▶ [Required work]: Exact copies of all the entries are required, and no pictures should appear in them.
--- Dataset excerpts Enclosed Below ---
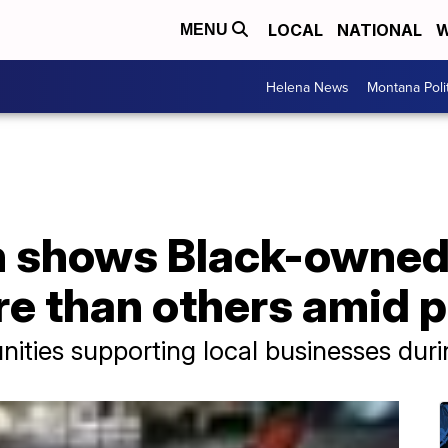
LOCAL
NATIONAL
W
MENU
Helena News
Montana Poli
h shows Black-owned
e than others amid 
ties supporting local businesses durin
--- End of Enclosed Dataset excerpts ---
▶ [Written answer]:
LOCAL
NATIONAL
W
MENU
Helena News
Montana Poli
h shows Black-owned
e than others amid 
ties supporting local businesses durin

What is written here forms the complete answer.